====== Data for processing ======
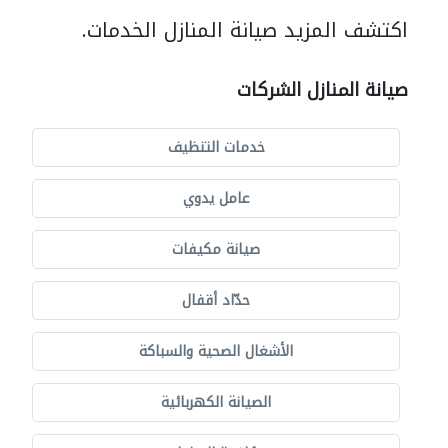
اكتشف المزيد صيانة المنازل الخدمات.
صيانة المنازل الشركات
خدمات التنظيف
عامل يدوي
صيانة مكيفات
حدّاد أقفال
الأشغال الصحية والسباكة
الصيانة الكهربائية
======
Your assignment: All lines of the entries above where "المنازل" turns up should be reported.

Finished exercise:
اكتشف المزيد صيانة المنازل الخدمات.
صيانة المنازل الشركات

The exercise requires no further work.